__Task requirements__. Exact copy, no pictures: reproduce every record below as it stands.

Page images and extracted text:
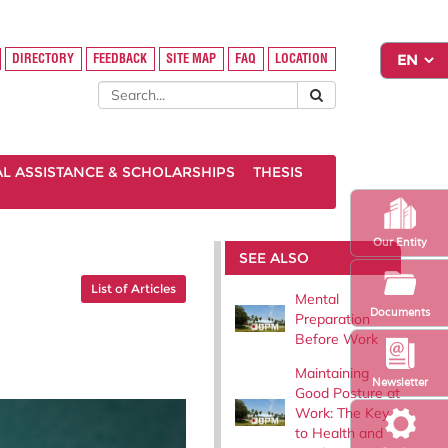
DIRECTORY
FEEDBACK
SITE MAP
FAQ
LOCATION
AL ASSISTANCE & SCHOLARSHIPS
THESIS
Our Entity
SEE ALSO
List of Articles
Mental
Documents
Preparation
Before Work
Maintaining
Newsletter
Good Posture at
Work: The Key
to Health and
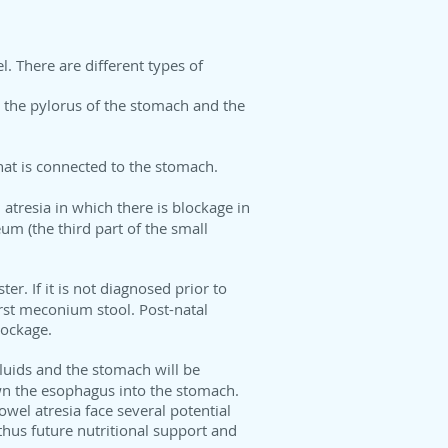
l. There are different types of
en the pylorus of the stomach and the
that is connected to the stomach.
atresia in which there is blockage in
eum (the third part of the small
er. If it is not diagnosed prior to
first meconium stool. Post-natal
lockage.
 fluids and the stomach will be
wn the esophagus into the stomach.
owel atresia face several potential
thus future nutritional support and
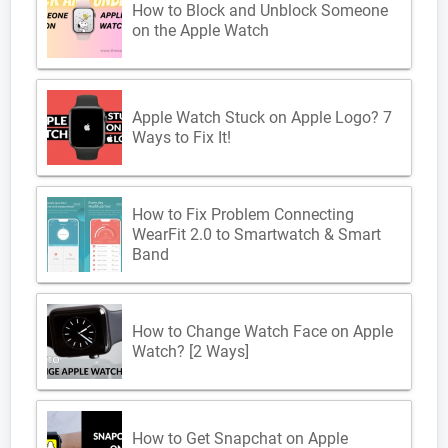
How to Block and Unblock Someone
on the Apple Watch
Apple Watch Stuck on Apple Logo? 7
Ways to Fix It!
How to Fix Problem Connecting
WearFit 2.0 to Smartwatch & Smart
Band
How to Change Watch Face on Apple
Watch? [2 Ways]
How to Get Snapchat on Apple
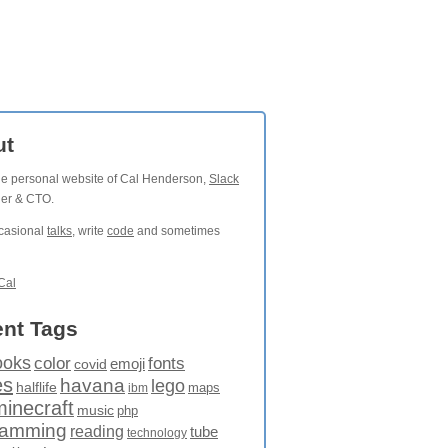
ut
the personal website of Cal Henderson,
Slack
der & CTO.
ccasional
talks
, write
code
and sometimes
Cal
nt Tags
ooks
fonts
color
emoji
covid
es
havana
lego
halflife
maps
ibm
minecraft
music
php
ramming
reading
tube
technology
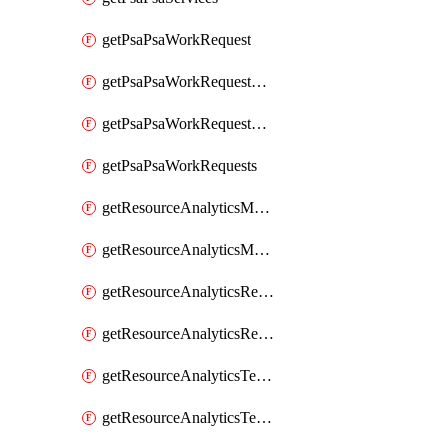
getPsaPsaWorkRequest
getPsaPsaWorkRequestErrors
getPsaPsaWorkRequestLogs
getPsaPsaWorkRequests
getResourceAnalyticsMonitoredRegion
getResourceAnalyticsMonitoredRegions
getResourceAnalyticsResourceAnalyticsInstance
getResourceAnalyticsResourceAnalyticsInstances
getResourceAnalyticsTenancyAttachment
getResourceAnalyticsTenancyAttachments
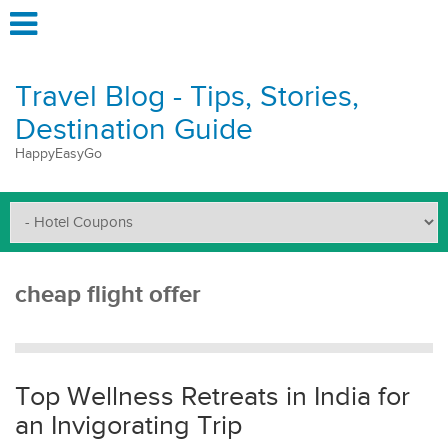
Travel Blog - Tips, Stories,
Destination Guide
HappyEasyGo
cheap flight offer
Top Wellness Retreats in India for
an Invigorating Trip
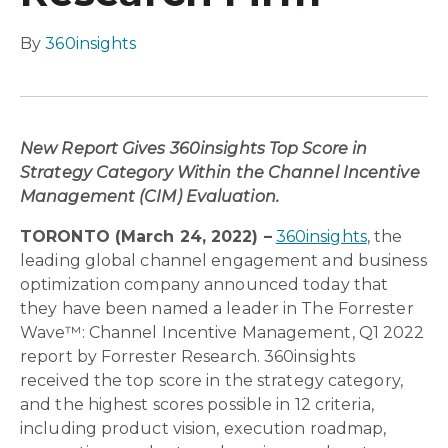
By
360insights
New Report Gives 360insights Top Score in
Strategy Category Within the Channel Incentive
Management (CIM) Evaluation.
TORONTO (March 24, 2022) –
360insights
, the
leading global channel engagement and business
optimization company announced today that
they have been named a leader in The Forrester
Wave™: Channel Incentive Management, Q1 2022
report by Forrester Research. 360insights
received the top score in the strategy category,
and the highest scores possible in 12 criteria,
including product vision, execution roadmap,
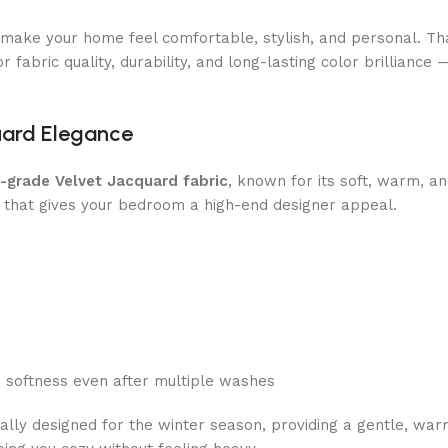
o make your home feel comfortable, stylish, and personal. T
 fabric quality, durability, and long-lasting color brilliance 
uard Elegance
h-grade Velvet Jacquard fabric
, known for its soft, warm, an
 that gives your bedroom a high-end designer appeal.
d softness even after multiple washes
cally designed for the winter season, providing a gentle, wa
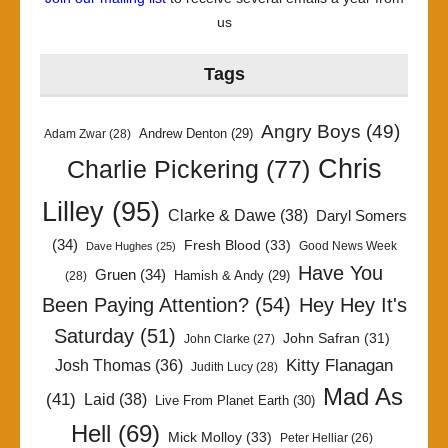
us
Tags
Angry Boys
(49)
Andrew Denton
(29)
Adam Zwar
(28)
Chris
Charlie Pickering
(77)
Lilley
(95)
Clarke & Dawe
(38)
Daryl Somers
(34)
Fresh Blood
(33)
Good News Week
Dave Hughes
(25)
Have You
Gruen
(34)
Hamish & Andy
(29)
(28)
Been Paying Attention?
(54)
Hey Hey It's
Saturday
(51)
John Safran
(31)
John Clarke
(27)
Kitty Flanagan
Josh Thomas
(36)
Judith Lucy
(28)
Mad As
(41)
Laid
(38)
Live From Planet Earth
(30)
Hell
(69)
Mick Molloy
(33)
Peter Helliar
(26)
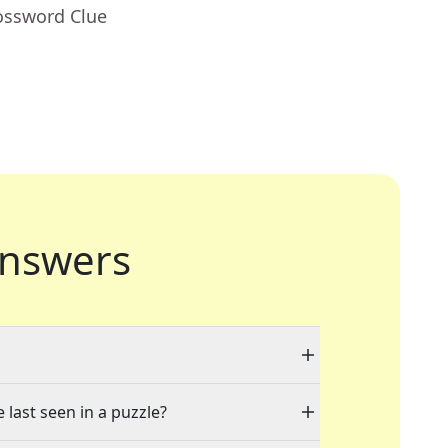
ossword Clue
nswers
 last seen in a puzzle?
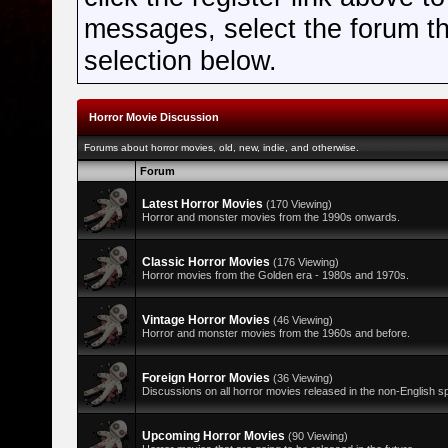
messages, select the forum tha
selection below.
Horror Movie Discussion
Forums about horror movies, old, new, indie, and otherwise.
Forum
Latest Horror Movies
(170 Viewing)
Horror and monster movies from the 1990s onwards.
Classic Horror Movies
(176 Viewing)
Horror movies from the Golden era - 1980s and 1970s.
Vintage Horror Movies
(46 Viewing)
Horror and monster movies from the 1960s and before.
Foreign Horror Movies
(36 Viewing)
Discussions on all horror movies released in the non-English s
Upcoming Horror Movies
(90 Viewing)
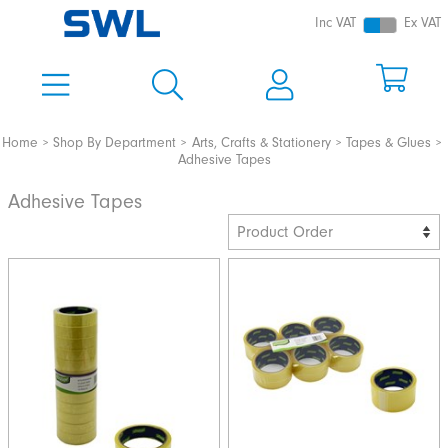
Inc VAT
Ex VAT
Home
Shop By Department
Arts, Crafts & Stationery
Tapes & Glues
Adhesive Tapes
Adhesive Tapes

__Response__.
DIRECTORY
FEEDBACK
SITE MAP
FAQ
LOCATION
AL ASSISTANCE & SCHOLARSHIPS
THESIS
Our Entity
SEE ALSO
List of Articles
Mental
Documents
Preparation
Before Work
Maintaining
Newsletter
Good Posture at
Work: The Key
to Health and
l. There are different types of
en the pylorus of the stomach and the
that is connected to the stomach.
atresia in which there is blockage in
eum (the third part of the small
er. If it is not diagnosed prior to
first meconium stool. Post-natal
lockage.
 fluids and the stomach will be
wn the esophagus into the stomach.
owel atresia face several potential
thus future nutritional support and
How to Block and Unblock Someone
on the Apple Watch
Apple Watch Stuck on Apple Logo? 7
Ways to Fix It!
How to Fix Problem Connecting
WearFit 2.0 to Smartwatch & Smart
Band
How to Change Watch Face on Apple
Watch? [2 Ways]
How to Get Snapchat on Apple
ut
the personal website of Cal Henderson,
Slack
der & CTO.
ccasional
talks
, write
code
and sometimes
Cal
nt Tags
ooks
fonts
color
emoji
covid
es
havana
lego
halflife
maps
ibm
minecraft
music
php
ramming
reading
tube
technology
getPsaPsaWorkRequest
getPsaPsaWorkRequestErrors
getPsaPsaWorkRequestLogs
getPsaPsaWorkRequests
getResourceAnalyticsMonitoredRegion
getResourceAnalyticsMonitoredRegions
getResourceAnalyticsResourceAnalyticsInstance
getResourceAnalyticsResourceAnalyticsInstances
getResourceAnalyticsTenancyAttachment
getResourceAnalyticsTenancyAttachments
Travel Blog - Tips, Stories,
Destination Guide
HappyEasyGo
cheap flight offer
Top Wellness Retreats in India for
an Invigorating Trip
By
360insights
New Report Gives 360insights Top Score in
Strategy Category Within the Channel Incentive
Management (CIM) Evaluation.
TORONTO (March 24, 2022) –
360insights
, the
leading global channel engagement and business
optimization company announced today that
they have been named a leader in The Forrester
Wave™: Channel Incentive Management, Q1 2022
report by Forrester Research. 360insights
received the top score in the strategy category,
and the highest scores possible in 12 criteria,
including product vision, execution roadmap,
o make your home feel comfortable, stylish, and personal. T
 fabric quality, durability, and long-lasting color brilliance 
uard Elegance
h-grade Velvet Jacquard fabric
, known for its soft, warm, an
 that gives your bedroom a high-end designer appeal.
d softness even after multiple washes
cally designed for the winter season, providing a gentle, wa
us
Tags
Angry Boys
(49)
Andrew Denton
(29)
Adam Zwar
(28)
Chris
Charlie Pickering
(77)
Lilley
(95)
Clarke & Dawe
(38)
Daryl Somers
(34)
Fresh Blood
(33)
Good News Week
Dave Hughes
(25)
Have You
Gruen
(34)
Hamish & Andy
(29)
(28)
Been Paying Attention?
(54)
Hey Hey It's
Saturday
(51)
John Safran
(31)
John Clarke
(27)
Kitty Flanagan
Josh Thomas
(36)
Judith Lucy
(28)
Mad As
(41)
Laid
(38)
Live From Planet Earth
(30)
Hell
(69)
Mick Molloy
(33)
Peter Helliar
(26)
ossword Clue
nswers
 last seen in a puzzle?
messages, select the forum tha
selection below.
Horror Movie Discussion
Forums about horror movies, old, new, indie, and otherwise.
Forum
Latest Horror Movies
(170 Viewing)
Horror and monster movies from the 1990s onwards.
Classic Horror Movies
(176 Viewing)
Horror movies from the Golden era - 1980s and 1970s.
Vintage Horror Movies
(46 Viewing)
Horror and monster movies from the 1960s and before.
Foreign Horror Movies
(36 Viewing)
Discussions on all horror movies released in the non-English s
Upcoming Horror Movies
(90 Viewing)
Inc VAT
Ex VAT
Home
Shop By Department
Arts, Crafts & Stationery
Tapes & Glues
Adhesive Tapes
Adhesive Tapes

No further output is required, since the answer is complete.